Barea, who’s most commonly used adjective to describe his game is ‘cute’, is forced to defend bigger guards every night and in the Portland series, Nate McMillan wanted to exploit this. So, he put his 6’4 point guard, Andre Miller, in a few post up sets to challenge Barea’s defense. Miller looked uncomfortable and Portland’s offense froze. Nobody knew where to stand, where to cut or how much time to give Miller. Add on the fact that one of JJ Barea’s actual defensive techniques is to flop (which garnered numerous “BAREA USED FLOP! IT WAS VERY EFFECTIVE!” yells at my screen throughout the playoffs) and Portland was hurt by trying to expose Barea. They went out of their way to do something that was uncharacteristic of them.

Same thing is happening for Lebron. The Mavs are allowing Lebron to have a ridiculous advantage over Kidd in both size and strength so that they trick him into doing all of the things he hates doing.

So credit to Rick Carlisle for the job he has done on Lebron. But it can’t be this simply. Lebron shouldn’t look this out of place because Jason Kidd is guarding him. I can’t imagine that fatigue has settled in so instantly and, once again, I don’t think Rashard Lewis has anything to do with this. We just won’t know what the hell is going through Lebron’s head unless he has an hour-long ESPN special with Jim Gray explaining himself. It was explainable in Game 5 against Boston last year when he went into a basketball coma because we could assume it was him just already checking out early on Cleveland. This year? It’s simply jaw dropping.

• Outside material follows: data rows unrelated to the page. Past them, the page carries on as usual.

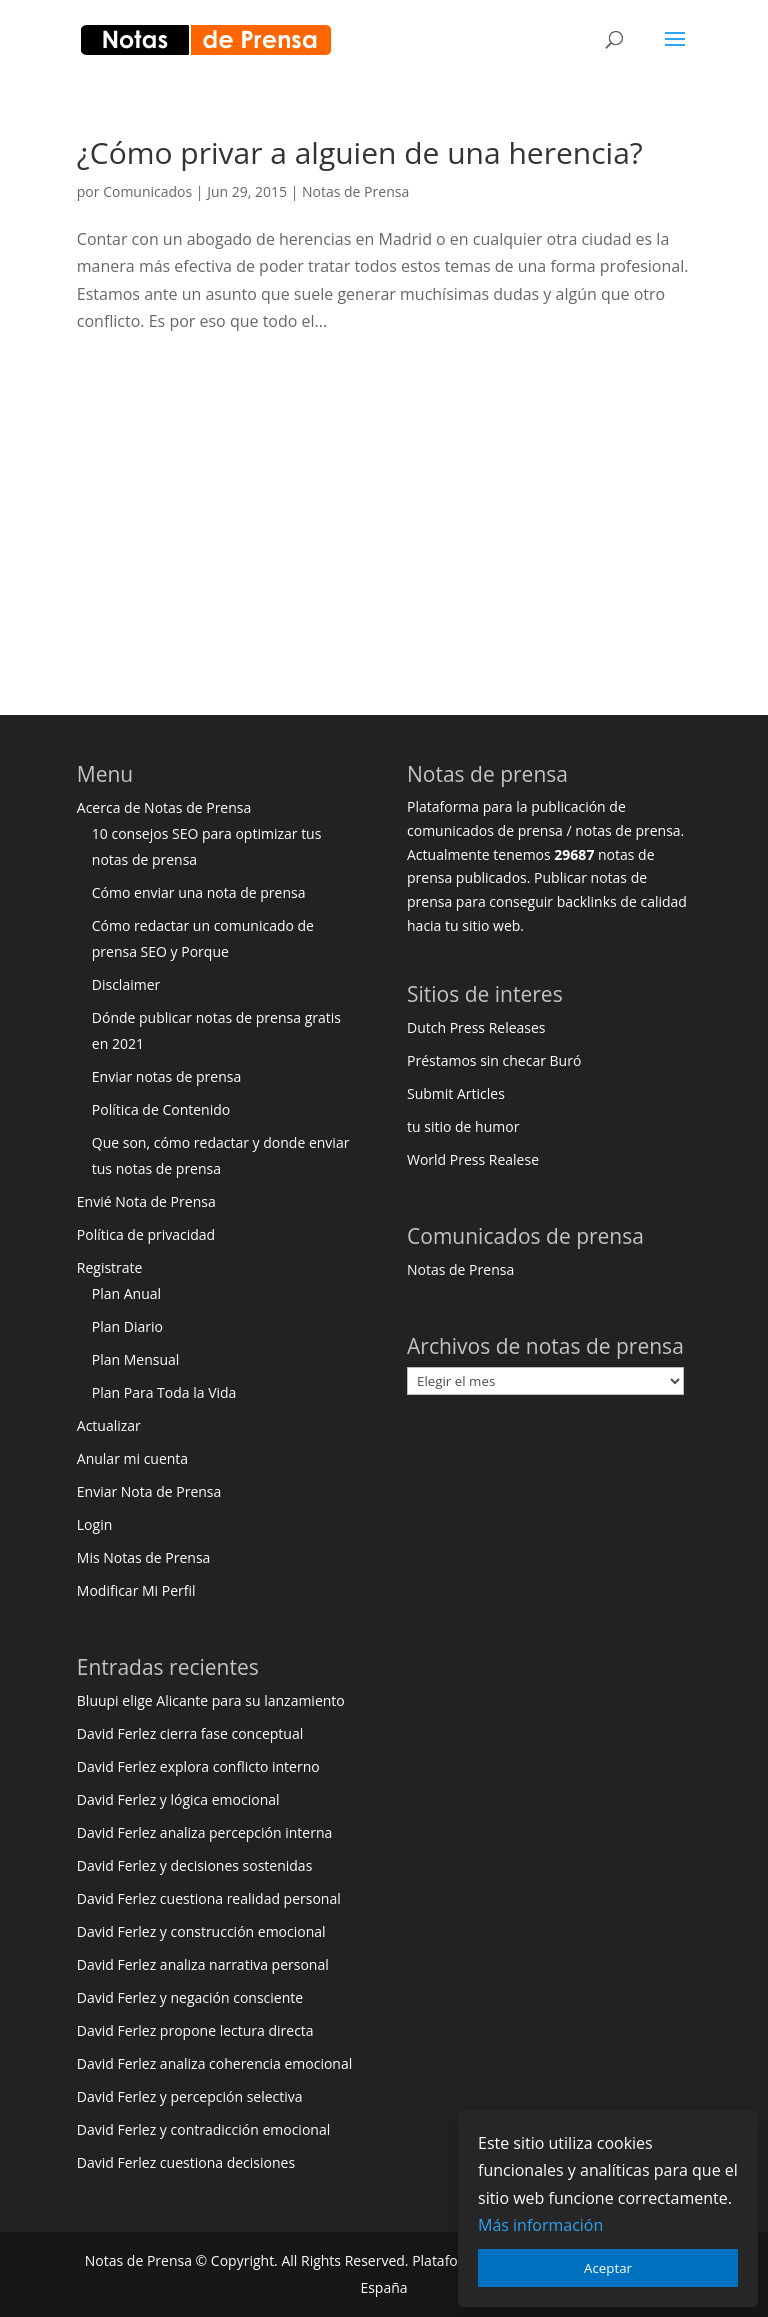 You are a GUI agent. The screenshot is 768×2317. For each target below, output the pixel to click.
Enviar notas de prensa (166, 1076)
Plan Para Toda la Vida (164, 1392)
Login (94, 1524)
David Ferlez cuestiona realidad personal (209, 1898)
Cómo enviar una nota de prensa (199, 892)
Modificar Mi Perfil (136, 1590)
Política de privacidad (146, 1234)
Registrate (110, 1267)
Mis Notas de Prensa (144, 1557)
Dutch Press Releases (476, 1027)
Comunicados (147, 191)
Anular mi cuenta (132, 1458)
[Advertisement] (384, 517)
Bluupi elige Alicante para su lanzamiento (211, 1700)
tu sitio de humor (463, 1126)
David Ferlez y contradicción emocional (203, 2129)
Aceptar (608, 2268)
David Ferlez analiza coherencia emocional (214, 2063)
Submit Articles (456, 1093)
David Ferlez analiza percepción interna (205, 1832)
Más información (540, 2225)
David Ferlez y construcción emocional (201, 1931)
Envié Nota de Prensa (146, 1201)
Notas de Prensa (355, 191)
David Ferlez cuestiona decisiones (186, 2162)
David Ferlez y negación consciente (190, 1997)
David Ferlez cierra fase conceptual (190, 1733)
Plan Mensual (136, 1359)
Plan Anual (126, 1293)
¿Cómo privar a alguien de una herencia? (360, 152)
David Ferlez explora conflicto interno (198, 1766)
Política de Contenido (161, 1109)
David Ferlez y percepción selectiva (190, 2096)
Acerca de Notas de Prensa (164, 807)
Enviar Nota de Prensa (149, 1491)
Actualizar (109, 1425)
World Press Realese (473, 1159)
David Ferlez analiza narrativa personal (203, 1964)
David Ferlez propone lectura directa (195, 2030)
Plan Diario (127, 1326)
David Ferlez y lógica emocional (178, 1799)
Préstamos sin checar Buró (494, 1060)
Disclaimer (126, 984)
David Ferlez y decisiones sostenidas (195, 1865) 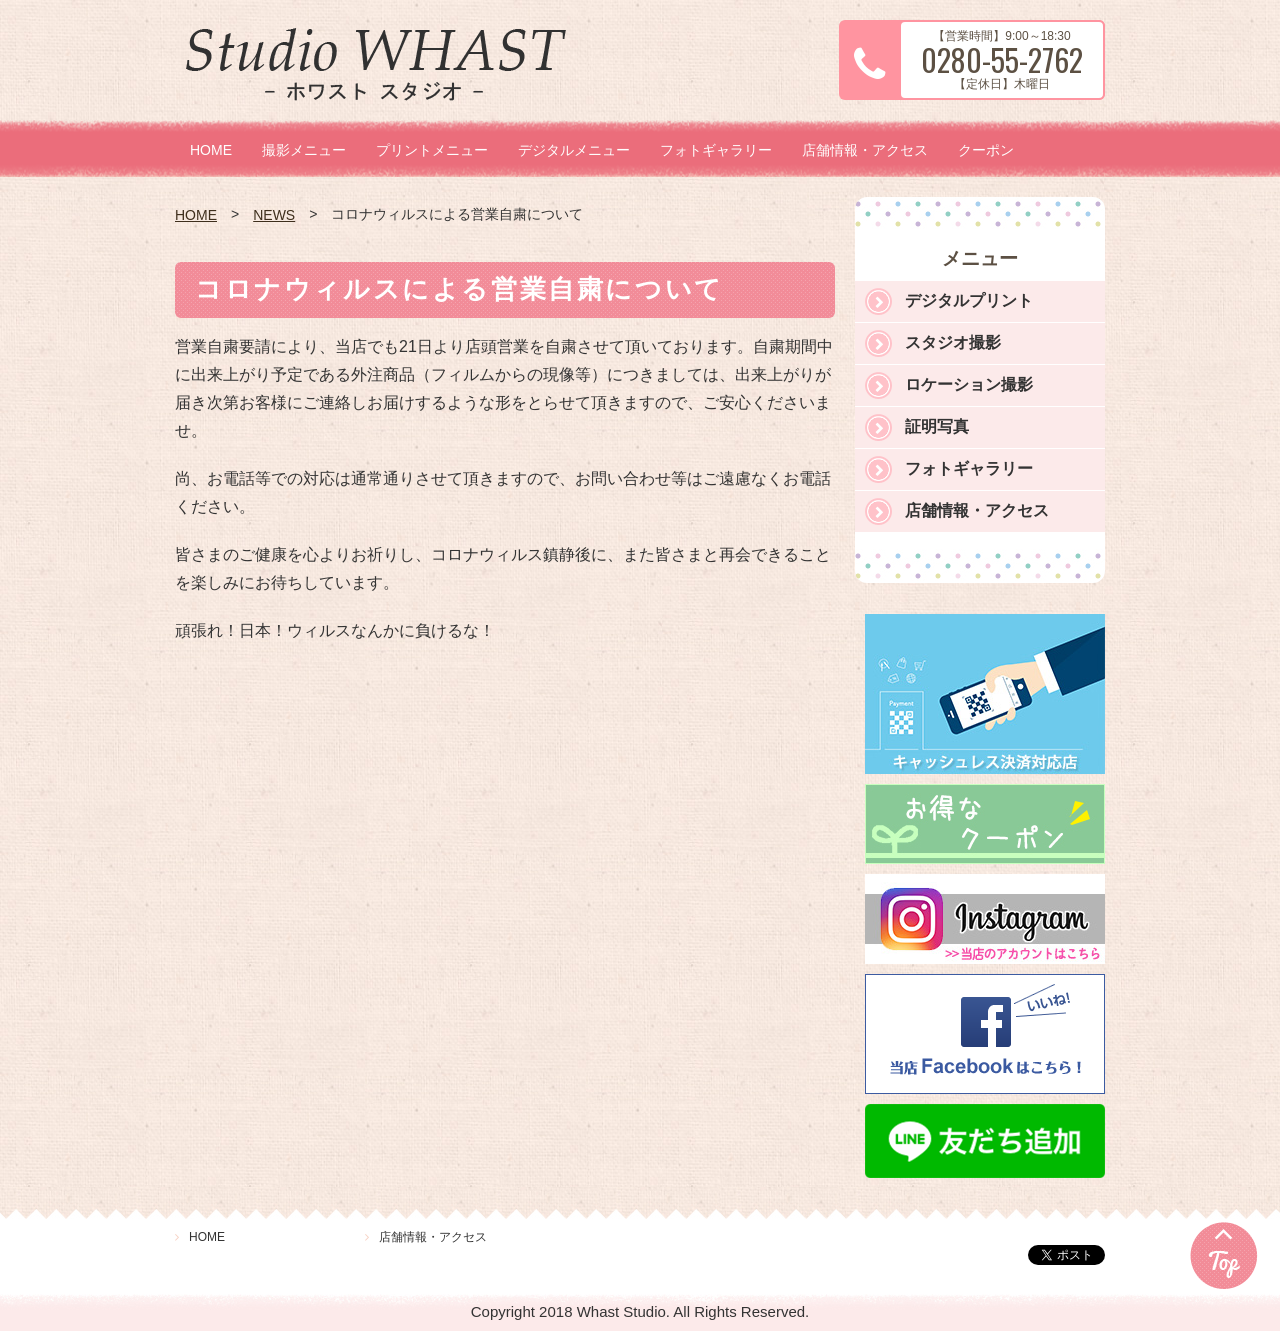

The fact that Dirk’s almost mirror revenge on Miami and D-Wade isn’t even remotely a topic for discussion demonstrates how massive this Lebron collapse is. While I like to refrain from updating legacy on a day to day basis (credit that line to Ryen Russilo—my favourite NBA analyst at ESPN now), I have to think that Lebron’s performance in these next one or two games can shape our impression of him and the Heat for quite some time. Maybe it’s Carlisle, maybe it’s Kidd, maybe it’s the media, maybe it’s D-Wade—but I do know one thing for certain—Lebron is making Scottie Pippen sound even dumber if he plays zero-ball again tonight.